Atravessou a cidade até a casa dela, bateu campainha, gritou e nada. Nenhum sinal de vida. Um vizinho, ouvindo o barulho, apareceu na porta e disse:
– Não tem ninguém aí, não.
– O senhor sabe há quanto tempo Neiva se mudou?
– Olha, ela se foi há alguns meses. E de uma hora para outra. Minha esposa tentou convencê-la a ficar. Mas ela chegou uma noite, no outro dia de manhã pagou tudo à dona da casa, no fim do dia, o caminhão de mudança levou as coisas dela.
– O senhor sabe para onde ela foi?
– Ela não quis contar pra ninguém. Aqui na rua todo mundo tentou descobrir porque todos gostavam dela, mas a danada não arredou o pé. E estava triste a pobre alma. Sentimos muita falta dela.

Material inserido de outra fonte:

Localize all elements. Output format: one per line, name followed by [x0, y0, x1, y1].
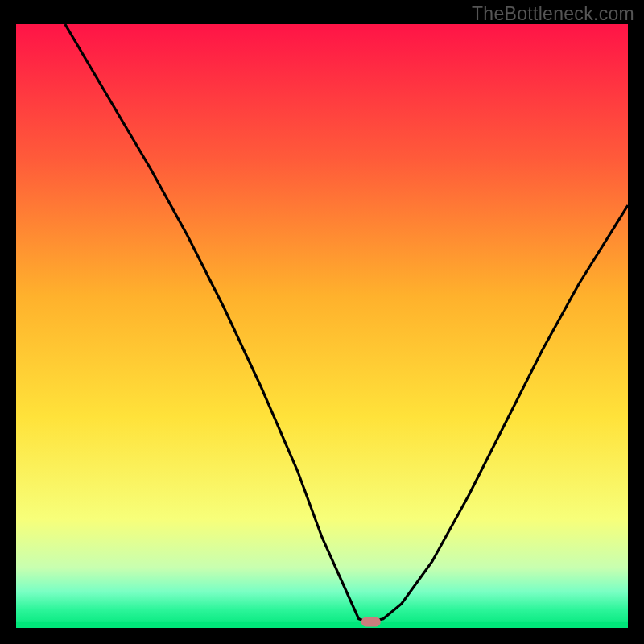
- chart-svg: [16, 24, 628, 628]
- marker-pill: [361, 617, 381, 627]
- watermark-text: TheBottleneck.com: [472, 3, 634, 25]
- chart-frame: TheBottleneck.com: [0, 0, 644, 644]
- plot-area: [16, 24, 628, 628]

Kênio saiu da frente da casa com um peso terrível passando por suas veias. Agora além da saudade, sentia culpa da infelicidade de Neiva. Pensou e repensou quantas coisas ela havia se prometido a ele, e tão pouco pediu em retorno.

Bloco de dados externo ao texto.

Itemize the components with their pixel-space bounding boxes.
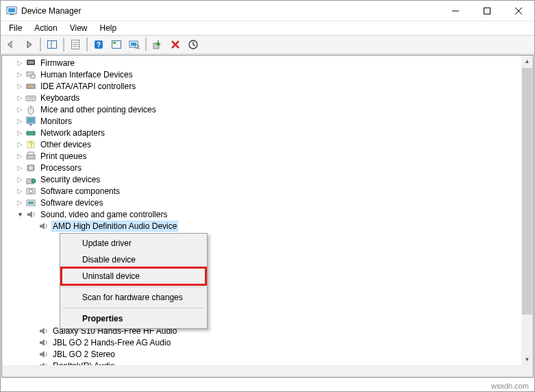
menu-view[interactable]: View [64, 22, 93, 34]
window-title: Device Manager [21, 6, 81, 16]
svg-rect-39 [29, 124, 32, 125]
tree-item-amd-audio[interactable]: AMD High Definition Audio Device [2, 220, 521, 232]
svg-rect-26 [28, 61, 34, 64]
menu-action[interactable]: Action [29, 22, 62, 34]
ctx-separator [63, 286, 204, 287]
separator [40, 38, 41, 51]
tree-item-network[interactable]: ▷Network adapters [2, 127, 521, 138]
toolbar: ? [1, 35, 534, 54]
tree-item-jbl-stereo[interactable]: JBL GO 2 Stereo [2, 348, 521, 360]
printer-icon [25, 151, 36, 162]
speaker-icon [38, 360, 49, 366]
tree-item-jbl-ag[interactable]: JBL GO 2 Hands-Free AG Audio [2, 336, 521, 348]
svg-rect-46 [28, 152, 34, 155]
titlebar: Device Manager [1, 1, 534, 21]
tree-item-software-devices[interactable]: ▷Software devices [2, 197, 521, 208]
svg-rect-1 [8, 8, 15, 12]
scan-hardware-button[interactable] [126, 36, 142, 53]
svg-rect-40 [27, 132, 35, 135]
scroll-corner [521, 365, 533, 377]
security-icon [25, 174, 36, 185]
maximize-button[interactable] [471, 1, 503, 21]
keyboard-icon [25, 93, 36, 103]
tree-item-sound[interactable]: ▾Sound, video and game controllers [2, 208, 521, 220]
enable-button[interactable] [149, 36, 166, 53]
speaker-icon [38, 349, 49, 360]
scroll-down-icon[interactable]: ▼ [521, 354, 533, 365]
horizontal-scrollbar[interactable] [2, 365, 521, 377]
mouse-icon [25, 104, 36, 115]
separator [86, 38, 88, 51]
back-button[interactable] [3, 36, 19, 53]
svg-text:?: ? [29, 141, 33, 149]
software-dev-icon [25, 197, 36, 208]
tree-item-hid[interactable]: ▷Human Interface Devices [2, 69, 521, 80]
svg-rect-7 [48, 41, 57, 49]
tree-item-realtek[interactable]: Realtek(R) Audio [2, 360, 521, 365]
selected-device-label: AMD High Definition Audio Device [51, 221, 178, 232]
disable-button[interactable] [185, 36, 201, 53]
network-icon [25, 127, 36, 138]
speaker-icon [38, 326, 49, 336]
properties-button[interactable] [67, 36, 84, 53]
ctx-uninstall-device[interactable]: Uninstall device [62, 268, 206, 284]
cpu-icon [25, 162, 36, 173]
ctx-properties[interactable]: Properties [62, 310, 206, 327]
svg-point-30 [28, 86, 29, 87]
svg-rect-47 [28, 165, 34, 171]
tree-panel: ▷Firmware ▷Human Interface Devices ▷IDE … [1, 55, 534, 378]
watermark: wsxdn.com [491, 382, 529, 390]
firmware-icon [25, 58, 36, 69]
forward-button[interactable] [21, 36, 37, 53]
other-icon: ? [25, 139, 36, 150]
minimize-button[interactable] [440, 1, 471, 21]
help-button[interactable]: ? [90, 36, 107, 53]
menu-file[interactable]: File [3, 22, 27, 34]
ctx-disable-device[interactable]: Disable device [62, 252, 206, 268]
svg-rect-16 [113, 42, 116, 44]
tree-item-software-components[interactable]: ▷Software components [2, 185, 521, 197]
tree-item-other[interactable]: ▷?Other devices [2, 138, 521, 150]
tree-item-mice[interactable]: ▷Mice and other pointing devices [2, 103, 521, 115]
ide-icon [25, 81, 36, 92]
svg-rect-57 [28, 201, 34, 204]
show-hide-console-button[interactable] [44, 36, 60, 53]
software-comp-icon [25, 186, 36, 197]
scroll-thumb[interactable] [522, 68, 532, 315]
vertical-scrollbar[interactable]: ▲ ▼ [521, 56, 533, 365]
context-menu: Update driver Disable device Uninstall d… [60, 233, 208, 329]
tree-item-ide[interactable]: ▷IDE ATA/ATAPI controllers [2, 80, 521, 92]
tree-item-keyboards[interactable]: ▷Keyboards [2, 92, 521, 103]
speaker-icon [25, 209, 36, 220]
close-button[interactable] [503, 1, 534, 21]
hid-icon [25, 69, 36, 80]
svg-rect-4 [484, 8, 490, 14]
ctx-update-driver[interactable]: Update driver [62, 235, 206, 252]
ctx-scan-hardware[interactable]: Scan for hardware changes [62, 289, 206, 306]
tree-item-firmware[interactable]: ▷Firmware [2, 57, 521, 69]
separator [145, 38, 147, 51]
app-icon [6, 5, 17, 16]
uninstall-button[interactable] [167, 36, 184, 53]
tree-item-print[interactable]: ▷Print queues [2, 150, 521, 162]
speaker-icon [38, 221, 49, 232]
monitor-icon [25, 116, 36, 127]
svg-line-20 [138, 48, 140, 49]
svg-rect-2 [10, 14, 14, 15]
svg-point-53 [32, 179, 36, 183]
ctx-separator [63, 308, 204, 308]
menu-help[interactable]: Help [95, 22, 123, 34]
svg-rect-38 [27, 118, 34, 123]
speaker-icon [38, 337, 49, 348]
svg-rect-28 [31, 75, 35, 78]
scroll-up-icon[interactable]: ▲ [521, 56, 533, 67]
svg-text:?: ? [97, 41, 101, 49]
update-driver-button[interactable] [108, 36, 125, 53]
tree-item-monitors[interactable]: ▷Monitors [2, 115, 521, 127]
svg-point-31 [30, 86, 32, 87]
tree-item-security[interactable]: ▷Security devices [2, 173, 521, 185]
svg-rect-45 [27, 155, 35, 159]
menubar: File Action View Help [1, 21, 534, 35]
tree-item-processors[interactable]: ▷Processors [2, 162, 521, 173]
separator [63, 38, 64, 51]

Mas não havia desistido. Acharia a moça custe o que custasse. Afinal depois de anos investigando fofocas de madames, cavucando notícias de escândalos lhe daria um mínimo de conhecimento de como achar uma mulher que nem era tão pequena assim. A cidade não é grande. Não vai ser difícil.
Por alguns dias, rodou alguns lugares comuns aos dois perguntou a pessoas que conhecia Neiva ou era amigo de quando eram reconhecidos como casal. Ninguém sabia de nada. Algumas pessoas nem mesmo havia percebido a ausência da moça. Foi até o escritório onde ela trabalhava, e ela havia se demitido sem dizer onde ia. Ele sabia que ela não procuraria a família porque a relação era quase inexistente. Foi para redes sociais e viu que as postagens haviam parado de serem publicadas há mais de dois meses, próximo da última vez que se viram. No Facebook, no insta, apenas a mensagem: “Difícil não é lutar por aquilo que se quer, e sim desistir daquilo que mais se ama” – Bob Marley.

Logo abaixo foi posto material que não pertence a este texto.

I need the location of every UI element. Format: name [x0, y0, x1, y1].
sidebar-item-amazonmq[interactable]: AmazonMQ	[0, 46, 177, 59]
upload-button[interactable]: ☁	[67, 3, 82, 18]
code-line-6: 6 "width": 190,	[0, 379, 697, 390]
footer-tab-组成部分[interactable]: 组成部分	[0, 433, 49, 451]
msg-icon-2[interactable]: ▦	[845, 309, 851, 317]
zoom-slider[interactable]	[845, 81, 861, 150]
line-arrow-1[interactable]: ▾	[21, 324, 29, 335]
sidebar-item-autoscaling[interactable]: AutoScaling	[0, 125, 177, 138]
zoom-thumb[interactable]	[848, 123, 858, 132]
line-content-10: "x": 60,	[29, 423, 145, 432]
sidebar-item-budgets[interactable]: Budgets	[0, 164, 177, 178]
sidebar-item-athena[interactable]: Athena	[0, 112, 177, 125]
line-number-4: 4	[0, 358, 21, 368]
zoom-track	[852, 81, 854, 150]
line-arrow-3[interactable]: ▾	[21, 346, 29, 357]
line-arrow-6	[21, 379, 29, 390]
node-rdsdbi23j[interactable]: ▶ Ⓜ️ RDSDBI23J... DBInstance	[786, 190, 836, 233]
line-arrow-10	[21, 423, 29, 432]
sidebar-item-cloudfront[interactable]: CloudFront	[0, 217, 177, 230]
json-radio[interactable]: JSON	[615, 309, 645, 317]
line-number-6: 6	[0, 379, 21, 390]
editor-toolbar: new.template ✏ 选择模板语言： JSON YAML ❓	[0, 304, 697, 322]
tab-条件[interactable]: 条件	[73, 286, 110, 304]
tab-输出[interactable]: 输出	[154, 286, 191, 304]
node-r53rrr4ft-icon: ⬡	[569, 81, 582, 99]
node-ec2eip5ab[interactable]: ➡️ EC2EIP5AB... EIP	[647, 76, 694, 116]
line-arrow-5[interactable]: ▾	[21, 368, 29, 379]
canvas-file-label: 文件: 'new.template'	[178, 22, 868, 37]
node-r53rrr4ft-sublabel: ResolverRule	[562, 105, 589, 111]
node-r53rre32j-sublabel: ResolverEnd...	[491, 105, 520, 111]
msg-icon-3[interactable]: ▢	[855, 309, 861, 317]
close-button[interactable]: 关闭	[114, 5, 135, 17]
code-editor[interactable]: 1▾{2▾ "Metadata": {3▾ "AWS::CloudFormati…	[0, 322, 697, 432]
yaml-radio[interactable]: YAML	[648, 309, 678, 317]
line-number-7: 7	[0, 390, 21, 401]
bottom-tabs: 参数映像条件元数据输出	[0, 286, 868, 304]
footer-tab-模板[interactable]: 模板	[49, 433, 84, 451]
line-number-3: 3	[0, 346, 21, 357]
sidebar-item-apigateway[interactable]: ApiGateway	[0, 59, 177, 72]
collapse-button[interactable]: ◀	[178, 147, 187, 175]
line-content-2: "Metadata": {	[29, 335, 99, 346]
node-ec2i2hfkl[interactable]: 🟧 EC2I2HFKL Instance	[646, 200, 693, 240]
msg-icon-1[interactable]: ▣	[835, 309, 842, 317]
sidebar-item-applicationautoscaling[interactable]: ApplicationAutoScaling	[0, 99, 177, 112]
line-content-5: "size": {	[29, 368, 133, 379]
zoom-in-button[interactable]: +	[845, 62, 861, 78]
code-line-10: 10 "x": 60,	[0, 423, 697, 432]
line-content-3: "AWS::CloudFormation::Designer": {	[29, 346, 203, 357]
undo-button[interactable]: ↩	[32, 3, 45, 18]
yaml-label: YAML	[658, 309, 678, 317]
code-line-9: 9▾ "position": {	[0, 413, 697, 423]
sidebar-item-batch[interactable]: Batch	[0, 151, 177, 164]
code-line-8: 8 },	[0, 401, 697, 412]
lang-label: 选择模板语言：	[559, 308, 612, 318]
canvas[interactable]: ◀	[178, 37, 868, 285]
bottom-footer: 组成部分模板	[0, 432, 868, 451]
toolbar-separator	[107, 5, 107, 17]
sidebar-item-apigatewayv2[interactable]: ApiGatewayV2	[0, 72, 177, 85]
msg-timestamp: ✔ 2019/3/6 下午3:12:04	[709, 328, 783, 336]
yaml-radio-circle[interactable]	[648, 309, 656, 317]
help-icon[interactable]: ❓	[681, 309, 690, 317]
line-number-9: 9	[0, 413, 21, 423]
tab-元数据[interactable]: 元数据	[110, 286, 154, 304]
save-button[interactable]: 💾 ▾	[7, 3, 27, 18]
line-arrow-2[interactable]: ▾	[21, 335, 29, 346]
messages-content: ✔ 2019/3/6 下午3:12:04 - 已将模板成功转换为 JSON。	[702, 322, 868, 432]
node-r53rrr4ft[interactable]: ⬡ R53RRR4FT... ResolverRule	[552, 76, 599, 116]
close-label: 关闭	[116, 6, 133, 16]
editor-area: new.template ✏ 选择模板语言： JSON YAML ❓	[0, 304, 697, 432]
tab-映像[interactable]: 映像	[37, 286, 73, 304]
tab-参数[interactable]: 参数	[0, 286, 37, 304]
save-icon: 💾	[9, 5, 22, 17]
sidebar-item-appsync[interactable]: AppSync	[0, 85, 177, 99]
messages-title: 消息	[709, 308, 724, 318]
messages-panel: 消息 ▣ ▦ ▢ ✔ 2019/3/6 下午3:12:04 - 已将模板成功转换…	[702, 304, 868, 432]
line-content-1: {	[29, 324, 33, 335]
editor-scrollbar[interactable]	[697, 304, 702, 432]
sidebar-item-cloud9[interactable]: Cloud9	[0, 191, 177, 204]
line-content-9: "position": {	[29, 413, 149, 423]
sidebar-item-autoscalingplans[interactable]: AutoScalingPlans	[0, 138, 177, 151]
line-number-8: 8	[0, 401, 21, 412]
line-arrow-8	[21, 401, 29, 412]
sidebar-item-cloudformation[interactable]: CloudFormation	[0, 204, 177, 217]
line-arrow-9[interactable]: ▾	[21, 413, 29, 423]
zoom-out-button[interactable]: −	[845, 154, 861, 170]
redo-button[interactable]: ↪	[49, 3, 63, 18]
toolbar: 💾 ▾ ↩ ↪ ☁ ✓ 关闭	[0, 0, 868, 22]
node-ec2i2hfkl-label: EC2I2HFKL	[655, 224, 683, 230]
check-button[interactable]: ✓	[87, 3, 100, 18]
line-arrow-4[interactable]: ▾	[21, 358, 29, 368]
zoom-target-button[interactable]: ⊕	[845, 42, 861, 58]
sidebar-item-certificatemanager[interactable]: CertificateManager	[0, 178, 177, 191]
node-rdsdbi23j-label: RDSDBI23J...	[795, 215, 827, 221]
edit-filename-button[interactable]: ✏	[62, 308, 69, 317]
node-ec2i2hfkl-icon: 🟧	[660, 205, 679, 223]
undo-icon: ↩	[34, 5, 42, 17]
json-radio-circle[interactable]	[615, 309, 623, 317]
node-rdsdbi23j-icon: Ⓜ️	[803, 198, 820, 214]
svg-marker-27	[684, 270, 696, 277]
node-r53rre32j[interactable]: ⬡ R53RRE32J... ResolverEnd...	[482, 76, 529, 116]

Aplacou em sua mente milhares de momentos declaratórios de Neiva. Um em especial que ele sentado no encosto da cama de olhos fechados sentiu a língua da mulher desenhando um caminho leve de tesão na perna esquerda, chegando em sua virilha, lambendo seu saco até o pau. Ela engolia toda rigidez de seu tesão provocando seus ímpetos mais enlouquecedores, sem ao menos abrir os olhos ele gozou alucinadamente. Devagar, ela chegou em seu ouvido e disse levemente: “te amo”. Aquela noite transaram onde não havia mais espaço na casa. Todo metro da casa foi percorrido com o amor de Neiva. “Quando foi que eu parei de enxergar a coisa boa que havia ao meu lado?”- se perguntou.
Agora mais do que nunca tinha que encontrá-la. Retomaria o projeto de casal que eles haviam pensado no início do romance. Considerou até mesmo a possibilidade de lhe pedir em namoro como ela sempre quis e ele achava uma bobagem.
Rodou por toda cidade em cada empresa de mudança que havia, acabou descobrindo que Neiva contratara um espaço para guardar móveis. A chave estava em seu nome desde que ele revelasse a senha:
– O senhor tem que falar a data em que se conheceram. Tem apenas uma chance, e tem que bater com a data que está no formulário.
Ele pensou uma série de vezes com medo de errar. Estava curiosíssimo em saber o que havia lá dentro. De repente, a imagem de Neiva entrou em sua mente como foi naquele vinte e oito de janeiro. O estúdio estava em gravação silencioso. Ele se sentiu magnetizado por sua imagem flutuando por entre as pessoas em destaque de luz. Nada mais sedutor do que o passo leve de uma mulher sem medo de invadir a vida de um homem.
Ele soltou o dia certo. Abriu a porta, no fim do salão vazio uma urna em cima de uma mesa segurando uma carta. Na carta dizia: “Ao meu amor, que ao desistir de ti, também desisti de mim, porém nunca consegui te tirar de dentro mim, então resolvi cremar o que me atormentava. Vou em corpo, fico em puro amor junto do seu coração. Te amo!”
Desde este dia, ao colocar a urna com os restantes dela sob a cama, ele perdera sua libido completamente.